2.6 Artificial Intelligence and Sustainability

The connection between sustainability and artificial intelligence can be described in two ways: Firstly, AI can help in achieving sustainability and the SDGs. Using computers to achieve sustainability is also referred to as computational sustainability. An overview on the range of applications can be found, for example, in Lässig et al. (2016). Computational methods in general and methods from artificial intelligence in particular can support finding solutions to sustainability problems in all three domains. For instance, in the case of ecological sustainability an algorithm could compute where to put up windmills for maximum efficiency or machine learning can help in tracking climate change (Rolnick et al. 2022). Other examples, with a severe focus on machine learning, are given in (Nishant et al. 2020). Similarly with economic sustainability, AI methods from the field of optimization, planning, or scheduling can be used to solve a particular problem or to improve on a given situation. Even addressing multiple domains is possible. Imagine an AI algorithm computing different solutions to solving a problem where each solution is associated with additional information on the projected ecological, economic and social consequences. The role that AI can play in achieving the SDGs also has to be explored from a regulatory perspective (Vinuesa et al. 2020). Secondly, AI needs to adhere to sustainability principles, and it should contribute to the SDGs itself. This means that the AI being used or developed needs to be sustainable in itself and that the methods need to adhere to and to deliver on achieving the SDGs. How such sustainable AI might look like is, for example, discussed in van Wynsberghe (2021). As a general example, algorithms should be economical in using computational and other resources. Also, AI methods need to be comprehensible and transparent in order to contribute to the SDGs, for example in striving for decent work or to enable responsible consumption.

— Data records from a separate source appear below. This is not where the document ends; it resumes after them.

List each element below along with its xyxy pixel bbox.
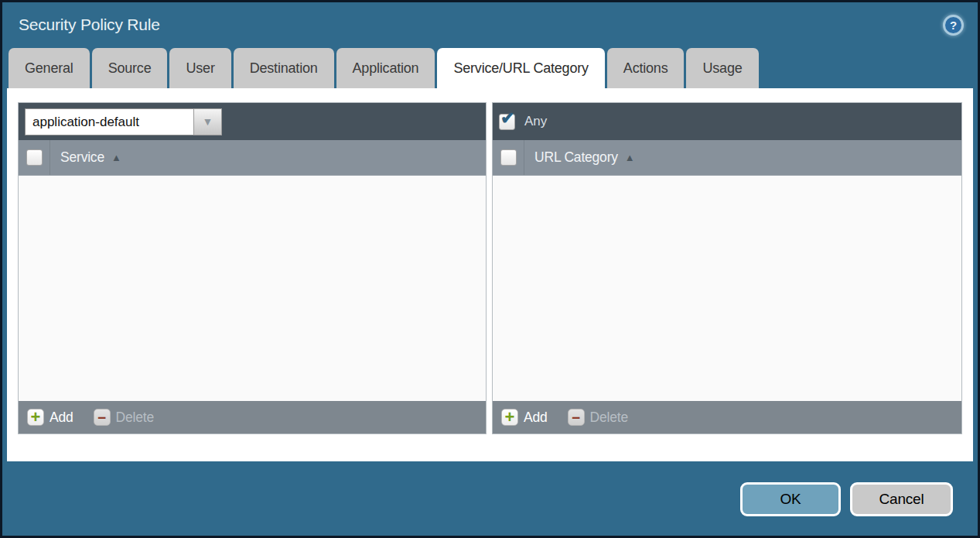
delete-icon: − <box>94 409 111 426</box>
sort-ascending-icon: ▲ <box>625 152 635 163</box>
service-type-dropdown[interactable]: application-default ▼ <box>25 108 222 135</box>
security-policy-rule-dialog: Security Policy Rule ? General Source Us… <box>0 0 980 538</box>
service-select-all-cell <box>19 140 50 175</box>
tab-label: Application <box>353 60 419 76</box>
url-category-add-button[interactable]: + Add <box>501 409 548 426</box>
service-column-header[interactable]: Service ▲ <box>50 140 121 175</box>
page-title: Security Policy Rule <box>19 15 160 34</box>
service-table-header: Service ▲ <box>19 140 486 176</box>
tab-user[interactable]: User <box>169 48 230 88</box>
title-bar: Security Policy Rule ? <box>2 2 978 47</box>
service-type-dropdown-value: application-default <box>25 108 193 135</box>
tab-bar: General Source User Destination Applicat… <box>9 47 978 88</box>
cancel-button[interactable]: Cancel <box>850 482 953 516</box>
any-checkbox-label: Any <box>524 114 547 129</box>
tab-label: Service/URL Category <box>453 60 588 76</box>
check-icon: ✔ <box>500 110 514 127</box>
url-category-select-all-checkbox[interactable] <box>500 149 517 166</box>
delete-button-label: Delete <box>116 409 154 426</box>
tab-application[interactable]: Application <box>336 48 435 88</box>
tab-content: application-default ▼ Service ▲ + <box>7 88 973 461</box>
url-category-footer: + Add − Delete <box>493 401 961 433</box>
tab-usage[interactable]: Usage <box>686 48 758 88</box>
help-icon: ? <box>950 19 957 31</box>
tab-label: User <box>186 60 214 76</box>
url-category-toolbar: ✔ Any <box>493 103 961 140</box>
delete-button-label: Delete <box>590 409 628 426</box>
tab-label: Actions <box>623 60 668 76</box>
tab-actions[interactable]: Actions <box>607 48 685 88</box>
tab-destination[interactable]: Destination <box>234 48 334 88</box>
service-select-all-checkbox[interactable] <box>26 149 43 166</box>
url-category-table-body <box>493 176 961 401</box>
any-checkbox[interactable]: ✔ <box>499 114 515 130</box>
url-category-panel: ✔ Any URL Category ▲ + Add <box>492 102 962 434</box>
dialog-action-buttons: OK Cancel <box>740 482 953 516</box>
help-button[interactable]: ? <box>943 15 964 36</box>
service-toolbar: application-default ▼ <box>19 103 486 140</box>
tab-general[interactable]: General <box>9 48 90 88</box>
service-table-body <box>19 176 486 401</box>
dropdown-button[interactable]: ▼ <box>193 108 222 135</box>
url-category-delete-button[interactable]: − Delete <box>568 409 628 426</box>
url-category-table-header: URL Category ▲ <box>493 140 961 176</box>
add-icon: + <box>501 409 518 426</box>
tab-label: Destination <box>250 60 318 76</box>
sort-ascending-icon: ▲ <box>111 152 121 163</box>
tab-label: Usage <box>702 60 742 76</box>
tab-label: Source <box>108 60 152 76</box>
add-button-label: Add <box>524 409 548 426</box>
add-icon: + <box>27 409 44 426</box>
service-column-label: Service <box>60 149 104 166</box>
service-delete-button[interactable]: − Delete <box>94 409 154 426</box>
url-category-column-header[interactable]: URL Category ▲ <box>524 140 635 175</box>
service-footer: + Add − Delete <box>19 401 486 433</box>
tab-service-url-category[interactable]: Service/URL Category <box>437 48 604 88</box>
delete-icon: − <box>568 409 585 426</box>
url-category-column-label: URL Category <box>534 149 618 166</box>
tab-source[interactable]: Source <box>92 48 168 88</box>
add-button-label: Add <box>50 409 73 426</box>
service-panel: application-default ▼ Service ▲ + <box>18 102 487 434</box>
tab-label: General <box>25 60 73 76</box>
chevron-down-icon: ▼ <box>203 115 213 128</box>
url-category-select-all-cell <box>493 140 524 175</box>
service-add-button[interactable]: + Add <box>27 409 73 426</box>
ok-button[interactable]: OK <box>740 482 841 516</box>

An overview of the area of explainable AI (XAI) can be found in Hagras (2018). Gade et al. (2019) consider what explainable AI might mean in industrial settings. Another example is the European Union’s General Data Protection Regulation. The potential impact of that regulation in terms of explainability of AI is discussed in Goodman and Flaxman (2017).

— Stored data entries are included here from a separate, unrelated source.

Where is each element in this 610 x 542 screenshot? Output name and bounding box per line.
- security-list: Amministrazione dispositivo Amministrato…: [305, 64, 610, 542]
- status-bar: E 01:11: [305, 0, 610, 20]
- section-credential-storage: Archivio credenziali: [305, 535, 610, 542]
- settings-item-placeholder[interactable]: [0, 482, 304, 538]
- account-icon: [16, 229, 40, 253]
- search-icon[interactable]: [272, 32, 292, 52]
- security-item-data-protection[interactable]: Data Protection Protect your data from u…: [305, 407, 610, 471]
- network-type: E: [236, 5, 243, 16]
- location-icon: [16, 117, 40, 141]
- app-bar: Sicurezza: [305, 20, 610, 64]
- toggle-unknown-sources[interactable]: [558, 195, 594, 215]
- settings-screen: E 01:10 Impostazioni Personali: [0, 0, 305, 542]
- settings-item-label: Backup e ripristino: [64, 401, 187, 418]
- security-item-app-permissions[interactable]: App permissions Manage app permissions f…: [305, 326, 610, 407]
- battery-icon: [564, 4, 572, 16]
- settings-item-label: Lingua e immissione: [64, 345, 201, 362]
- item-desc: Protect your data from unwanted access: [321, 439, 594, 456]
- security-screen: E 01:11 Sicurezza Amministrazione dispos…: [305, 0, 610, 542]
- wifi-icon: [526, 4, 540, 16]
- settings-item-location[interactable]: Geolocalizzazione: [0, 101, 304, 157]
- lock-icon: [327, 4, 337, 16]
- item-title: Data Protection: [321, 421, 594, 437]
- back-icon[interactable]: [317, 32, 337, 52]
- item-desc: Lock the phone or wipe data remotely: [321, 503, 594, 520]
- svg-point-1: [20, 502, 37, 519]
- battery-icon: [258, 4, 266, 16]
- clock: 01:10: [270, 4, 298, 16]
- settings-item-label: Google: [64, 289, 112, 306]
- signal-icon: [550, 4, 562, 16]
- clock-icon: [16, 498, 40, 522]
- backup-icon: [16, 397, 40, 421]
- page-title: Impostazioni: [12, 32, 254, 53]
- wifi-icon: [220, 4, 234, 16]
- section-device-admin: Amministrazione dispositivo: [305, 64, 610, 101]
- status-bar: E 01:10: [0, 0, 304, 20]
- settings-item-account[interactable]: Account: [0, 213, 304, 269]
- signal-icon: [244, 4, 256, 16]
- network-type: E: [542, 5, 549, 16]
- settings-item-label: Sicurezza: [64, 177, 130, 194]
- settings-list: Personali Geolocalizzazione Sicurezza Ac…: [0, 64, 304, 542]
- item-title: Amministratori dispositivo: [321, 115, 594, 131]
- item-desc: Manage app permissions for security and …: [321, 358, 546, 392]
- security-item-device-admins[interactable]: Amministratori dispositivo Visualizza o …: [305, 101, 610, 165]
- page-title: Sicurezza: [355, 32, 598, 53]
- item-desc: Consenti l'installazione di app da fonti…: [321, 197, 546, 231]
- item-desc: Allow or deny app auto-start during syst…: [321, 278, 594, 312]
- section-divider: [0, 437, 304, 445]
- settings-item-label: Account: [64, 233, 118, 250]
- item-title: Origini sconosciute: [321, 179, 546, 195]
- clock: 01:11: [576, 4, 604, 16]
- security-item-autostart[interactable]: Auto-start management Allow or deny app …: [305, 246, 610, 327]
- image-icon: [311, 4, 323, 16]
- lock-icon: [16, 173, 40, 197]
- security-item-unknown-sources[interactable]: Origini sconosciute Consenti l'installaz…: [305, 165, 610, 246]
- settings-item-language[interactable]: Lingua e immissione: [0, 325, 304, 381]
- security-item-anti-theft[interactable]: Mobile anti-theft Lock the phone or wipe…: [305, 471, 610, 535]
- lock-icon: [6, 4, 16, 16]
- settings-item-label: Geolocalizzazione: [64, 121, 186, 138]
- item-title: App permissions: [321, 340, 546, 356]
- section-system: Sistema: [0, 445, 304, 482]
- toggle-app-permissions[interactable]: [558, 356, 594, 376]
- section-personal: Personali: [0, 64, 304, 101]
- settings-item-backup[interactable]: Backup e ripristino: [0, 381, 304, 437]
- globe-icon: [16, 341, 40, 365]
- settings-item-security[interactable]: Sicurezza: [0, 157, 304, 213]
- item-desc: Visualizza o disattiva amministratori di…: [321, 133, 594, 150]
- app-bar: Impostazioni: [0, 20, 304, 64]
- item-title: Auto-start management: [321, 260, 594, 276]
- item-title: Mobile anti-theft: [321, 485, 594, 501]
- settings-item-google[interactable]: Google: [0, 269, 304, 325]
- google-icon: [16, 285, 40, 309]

2.7 Work Design—MTO Approach

The object of work design is the work system. A current definition of this is provided, for example, by the VDI-VDE guideline 7100 “Work design conducive to learning” (VDI 2022 based on DIN EN ISO 6385, 2.2): “Work systems include the interaction of workers and work equipment to achieve a work result within a specific (possibly also virtual) space and a specific (possibly mobile and distributed over several work locations) environment, as well as the interaction of these components within a (possibly network-like) work organization”. The work system is thus a sociotechnical system, i.e., an “action or work system in which human and material subsystems form an integral unit” (Ropohl 2009: 141). Rammert (2016: 29) speaks of “socio-technical constellations” that can change dynamically. Accordingly, in the understanding of this paper, work design is “the socio-technical process of planning, designing and realizing work systems according to technical, economic, ergonomic and human-scientific findings and target criteria” (Landau and Weißert-Horn 2007). The work design in WIRKsam therefore follows the MTO approach (see Sect. 2.2). In line with the conception of the sociotechnical system or the sociotechnical constellation, the MTO approach is based on the idea that there are interactions and interdependencies between these three domains (see also e.g., VDI 2022; Dworschak et al. 2021; Hirsch-Kreinsen 2020). It is therefore based on the principle of analyzing and designing aspects from these three areas simultaneously in order to take these interactions into account. To ensure that this succeeds, the affected employees and other relevant stakeholders are included in the analysis and design. The MTO approach offers conceptual framing as well as tools to design the interaction of people and technology in a way that considers both work design standards and economic goals. This offers scope for design that is not always fully exploited in digitization processes. What is more, we will explain later that this approach in particular appears conceptually suitable for achieving several sustainability goals, either directly or indirectly. To outline the added value which is generated by referring to the complete set of M, T and O and their interrelations, an example will help.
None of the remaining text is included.